10. In the light of the above principles, when this court has made a thorough study of the records and impugned judgment, it has to be necessarily decided that this case warrants interference, since the impugned judgment is a classic example for a complete misreading of evidence, ignoring of the vital material piece of evidence and mis-interpretation of law.
11. Let me now refer to every one of the reasonings given in the impugned judgment for acquitting the accused and discuss the same, in order to show as to how they are wrong.

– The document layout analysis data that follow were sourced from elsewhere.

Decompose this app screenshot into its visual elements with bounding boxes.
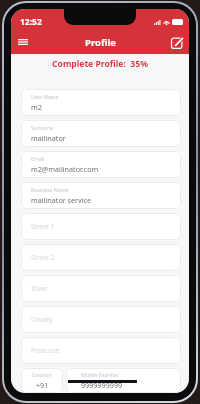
staticText: Surname bbox=[31, 124, 54, 131]
button[interactable]: Email bbox=[21, 151, 181, 178]
button[interactable]: Town bbox=[21, 275, 181, 302]
staticText: Country bbox=[32, 371, 52, 378]
button[interactable]: Postcode bbox=[21, 337, 181, 364]
button[interactable]: Country bbox=[21, 368, 63, 393]
button[interactable]: Street 1 bbox=[21, 213, 181, 240]
staticText: Email bbox=[31, 155, 45, 162]
staticText: Town bbox=[31, 284, 48, 293]
staticText: mailinator bbox=[31, 133, 66, 143]
button[interactable]: Edit profile bbox=[168, 33, 186, 51]
staticText: Complete Profile: 35% bbox=[52, 58, 148, 70]
button[interactable]: Street 2 bbox=[21, 244, 181, 271]
button[interactable]: User Name bbox=[21, 89, 181, 116]
staticText: Business Name bbox=[31, 186, 69, 193]
staticText: mailinator service bbox=[31, 195, 92, 205]
staticText: Profile bbox=[85, 36, 116, 49]
staticText: Street 1 bbox=[31, 222, 55, 231]
staticText: Mobile Number bbox=[81, 371, 120, 378]
staticText: County bbox=[31, 315, 53, 324]
staticText: 12:52 bbox=[20, 16, 42, 28]
staticText: User Name bbox=[31, 93, 59, 100]
staticText: +91 bbox=[36, 380, 49, 390]
staticText: 9999999999 bbox=[81, 380, 123, 390]
button[interactable]: Business Name bbox=[21, 182, 181, 209]
button[interactable]: Menu bbox=[13, 32, 33, 52]
button[interactable]: Mobile Number bbox=[66, 368, 181, 393]
staticText: m2 bbox=[31, 102, 42, 112]
button[interactable]: Surname bbox=[21, 120, 181, 147]
staticText: Postcode bbox=[31, 346, 60, 355]
staticText: Street 2 bbox=[31, 253, 55, 262]
button[interactable]: County bbox=[21, 306, 181, 333]
staticText: m2@mailinator.com bbox=[31, 164, 99, 174]
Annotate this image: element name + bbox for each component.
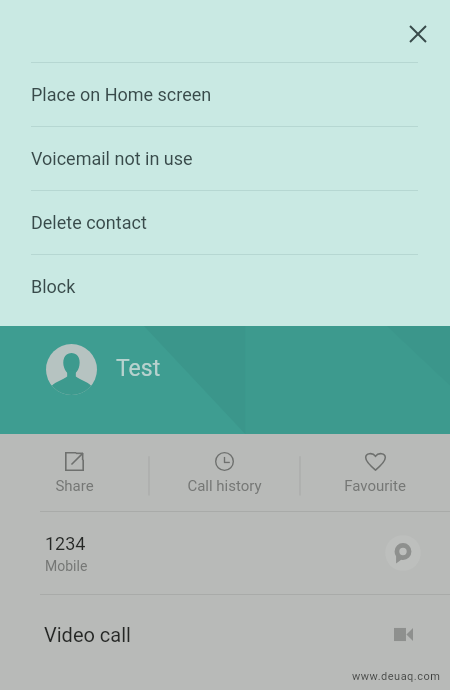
staticText: Video call: [44, 623, 131, 646]
button[interactable]: Block: [0, 255, 450, 318]
staticText: Voicemail not in use: [31, 148, 193, 169]
staticText: Favourite: [344, 477, 406, 495]
staticText: Mobile: [45, 558, 88, 574]
button[interactable]: Share: [0, 434, 149, 511]
staticText: Test: [116, 355, 161, 382]
button[interactable]: Send message: [384, 534, 422, 572]
button[interactable]: Video call: [0, 595, 450, 677]
button[interactable]: Close: [396, 12, 440, 56]
staticText: 1234: [45, 533, 86, 554]
button[interactable]: 1234: [0, 512, 450, 594]
staticText: Block: [31, 276, 76, 297]
button[interactable]: Voicemail not in use: [0, 127, 450, 190]
staticText: Share: [55, 477, 94, 495]
staticText: Call history: [187, 477, 262, 495]
button[interactable]: Call history: [149, 434, 300, 511]
button[interactable]: Place on Home screen: [0, 63, 450, 126]
staticText: Place on Home screen: [31, 84, 212, 105]
staticText: www.deuaq.com: [352, 670, 441, 683]
button[interactable]: Delete contact: [0, 191, 450, 254]
button[interactable]: Favourite: [300, 434, 450, 511]
staticText: Delete contact: [31, 212, 147, 233]
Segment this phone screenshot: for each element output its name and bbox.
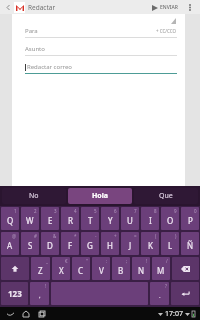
staticText: / — [166, 258, 168, 264]
button[interactable]: 2 — [21, 207, 39, 230]
staticText: Asunto — [25, 45, 45, 53]
button[interactable]: Home — [20, 308, 32, 320]
staticText: . — [159, 292, 161, 300]
button[interactable]: ENVIAR — [150, 4, 180, 11]
button[interactable]: 9 — [161, 207, 179, 230]
staticText: Ñ — [187, 240, 194, 251]
staticText: C — [78, 265, 84, 276]
button[interactable]: 4 — [61, 207, 79, 230]
staticText: 6 — [114, 208, 117, 214]
button[interactable]: - — [81, 232, 99, 255]
staticText: K — [148, 240, 153, 251]
button[interactable]: € — [52, 257, 70, 280]
button[interactable]: Que — [134, 188, 198, 204]
button[interactable]: ! — [132, 257, 150, 280]
button[interactable]: & — [41, 232, 59, 255]
staticText: X — [59, 265, 64, 276]
staticText: U — [127, 215, 133, 226]
staticText: B — [118, 265, 124, 276]
button[interactable]: Numbers — [1, 282, 28, 305]
staticText: ) — [175, 233, 177, 239]
button[interactable]: Backspace — [172, 257, 199, 280]
button[interactable]: + — [101, 232, 119, 255]
button[interactable]: More options — [185, 2, 195, 12]
staticText: F — [68, 240, 73, 251]
button[interactable]: = — [121, 232, 139, 255]
button[interactable]: Redactar correo — [25, 63, 177, 74]
staticText: + CC/CCO — [156, 28, 177, 34]
button[interactable]: Back — [3, 2, 14, 13]
staticText: Para — [25, 27, 38, 35]
staticText: " — [86, 258, 88, 264]
button[interactable]: ; — [112, 257, 130, 280]
button[interactable]: Para — [25, 27, 177, 38]
staticText: R — [68, 215, 73, 226]
staticText: 123 — [8, 288, 22, 299]
button[interactable]: # — [21, 232, 39, 255]
button[interactable]: Recent apps — [36, 308, 48, 320]
staticText: + — [114, 233, 117, 239]
button[interactable]: : — [92, 257, 110, 280]
staticText: 4 — [74, 208, 77, 214]
button[interactable]: 7 — [121, 207, 139, 230]
staticText: A — [7, 240, 13, 251]
button[interactable]: ? — [150, 282, 169, 305]
staticText: 0 — [194, 208, 197, 214]
staticText: I — [149, 215, 152, 226]
staticText: 8 — [154, 208, 157, 214]
button[interactable]: _ — [31, 257, 50, 280]
staticText: E — [48, 215, 53, 226]
button[interactable]: Ñ — [181, 232, 199, 255]
staticText: ? — [165, 283, 167, 289]
button[interactable]: 8 — [141, 207, 159, 230]
staticText: Que — [159, 191, 173, 201]
staticText: ( — [155, 233, 157, 239]
staticText: ! — [146, 258, 148, 264]
button[interactable]: 3 — [41, 207, 59, 230]
button[interactable]: 6 — [101, 207, 119, 230]
button[interactable]: / — [152, 257, 170, 280]
button[interactable]: No — [2, 188, 66, 204]
staticText: W — [26, 215, 34, 226]
button[interactable]: @ — [1, 232, 19, 255]
staticText: M — [157, 265, 165, 276]
staticText: 7 — [134, 208, 137, 214]
button[interactable]: Enter — [171, 282, 199, 305]
button[interactable]: ) — [161, 232, 179, 255]
staticText: # — [34, 233, 37, 239]
button[interactable]: ( — [141, 232, 159, 255]
staticText: : — [106, 258, 108, 264]
button[interactable]: * — [61, 232, 79, 255]
staticText: 9 — [174, 208, 177, 214]
staticText: J — [129, 240, 132, 251]
staticText: O — [167, 215, 174, 226]
button[interactable]: Back — [4, 308, 16, 320]
button[interactable]: Asunto — [25, 45, 177, 56]
button[interactable]: 5 — [81, 207, 99, 230]
staticText: = — [134, 233, 137, 239]
staticText: ENVIAR — [160, 4, 178, 11]
staticText: € — [65, 258, 68, 264]
button[interactable]: 1 — [1, 207, 19, 230]
staticText: P — [188, 215, 193, 226]
staticText: * — [74, 233, 77, 239]
button[interactable]: ! — [30, 282, 49, 305]
staticText: Hola — [92, 191, 109, 201]
button[interactable]: " — [72, 257, 90, 280]
staticText: Redactar correo — [27, 63, 72, 71]
staticText: _ — [46, 258, 48, 264]
staticText: 2 — [34, 208, 37, 214]
button[interactable]: 0 — [181, 207, 199, 230]
staticText: T — [88, 215, 93, 226]
staticText: & — [53, 233, 57, 239]
staticText: V — [99, 265, 104, 276]
staticText: Y — [108, 215, 113, 226]
button[interactable]: Hola — [68, 188, 132, 204]
staticText: - — [95, 233, 97, 239]
staticText: G — [87, 240, 93, 251]
staticText: Q — [7, 215, 14, 226]
button[interactable]: Shift — [1, 257, 29, 280]
staticText: 3 — [54, 208, 57, 214]
staticText: 1 — [14, 208, 17, 214]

12. The first reasoning is this:
"Though P.W.1 was born in Hindu Vannar community and residing in Kanyakumari District, she cannot be considered to be belonging to Kanyakumari District in Tamil Nadu, as she got married to one Sundaresan. who hailed from Nedungadu, Kerala. As such, P.W.1 after the marriage, shall be considered to be belonging to her husband's domicile, namely Kerala. Therefore, Ex.P12, the Government Order declaring Hindu Vannars residing in Kanyakumari District cannot apply to P.W.1. Consequently, the penal Section 3(1)(X) of the S.C. and S.T. Act would not get attracted".
13. This reasoning, in my view, is most unfortunate and reflection of mis-interpretation of law. Ex.P12 is the G.O. dated 23.6.1981. Under this G.O., various names of the castes have been given as Scheduled Caste in Annexure-I. Under part XVI of Annexure-I, the caste Vannan shall be deemed to be Scheduled Caste and the members thereof resident in the localities in Kanyakumari District and Shenkottah taluk of Tirunelveli district.
14. P.W.1 Vasantha would state both in F.I.R. and evidence that their parents being Hindu Vannar belong to Scheduled Caste and as such, she also belongs to the same caste. There is no challenge in respect of this evidence in her cross-examination. Admittedly, the petitioner has been residing in Kanyakumari District alongwith her husband permanently. She would also state that the marriage was performed between herself and her husband on 6.11.1976 in Nagercoil. The age of the first daughter bom to them is 13 years.
The occurrence took place in December 1993. This would show that they were residing as husband and wife for nearly 17 years.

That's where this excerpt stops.